Revision: 417
http://www.exim.org/viewvc/pcre2?view=rev&revision=417
Author: ph10
Date: 2015-11-08 14:20:09 +0000 (Sun, 08 Nov 2015)
Log Message:
-----------
Use caching to improve could_be_empty() and find_fixed_length() compile times,
especially when recursion/subroutine calls are present.
Modified Paths:
--------------
code/trunk/ChangeLog
code/trunk/src/pcre2_compile.c
code/trunk/src/pcre2_intmodedep.h
code/trunk/testdata/testinput2
code/trunk/testdata/testoutput2
Modified: code/trunk/ChangeLog
===================================================================
--- code/trunk/ChangeLog 2015-11-06 17:52:41 UTC (rev 416)
+++ code/trunk/ChangeLog 2015-11-08 14:20:09 UTC (rev 417)
@@ -268,7 +268,11 @@
78. (*NO_AUTO_POSSESS) was not working.
+79. Adding group information caching improves the speed of compiling when
+checking whether a group has a fixed length and/or could match an empty string,
+especially when recursion or subroutine calls are involved.
+
Version 10.20 30-June-2015
--------------------------
Modified: code/trunk/src/pcre2_compile.c
===================================================================
--- code/trunk/src/pcre2_compile.c 2015-11-06 17:52:41 UTC (rev 416)
+++ code/trunk/src/pcre2_compile.c 2015-11-08 14:20:09 UTC (rev 417)
@@ -96,15 +96,22 @@
* Code parameters and static tables *
*************************************************/
-/* This value specifies the size of stack workspace, which is used during the
-pre-compile phase when determining how much memory is required.
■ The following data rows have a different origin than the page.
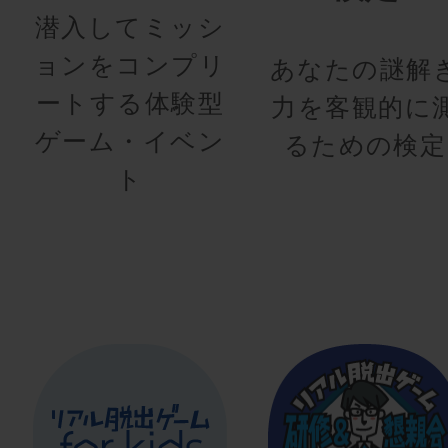
潜入してミッシ
ョンをコンプリ
あなたの謎解
ートする体験型
力を客観的に
ゲーム・イベン
るための検定
ト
The regex is
-partly compiled into this space, but the compiled parts are discarded as soon
-as they can be, so that hopefully there will never be an overrun. The code
-does, however, check for an overrun. The largest amount I've seen used is 218,
-so this number is very generous. */
+/* This value specifies the size of stack workspace, which is used in different
+ways in the different pattern scans. The group-identifying pre-scan uses it to
+handle nesting, and needs it to be 16-bit aligned. During the first compiling
+phase, when determining how much memory is required, the regex is partly
+compiled into this space, but the compiled parts are discarded as soon as they
+can be, so that hopefully there will never be an overrun. The code does,
+however, check for an overrun. In the real compile phase the workspace is used
+for remembering data about numbered groups, provided there are not too many of
+them (if there are, extra memory is acquired). For this phase the memory must
+be 32-bit aligned. */
-#define COMPILE_WORK_SIZE (2048*LINK_SIZE)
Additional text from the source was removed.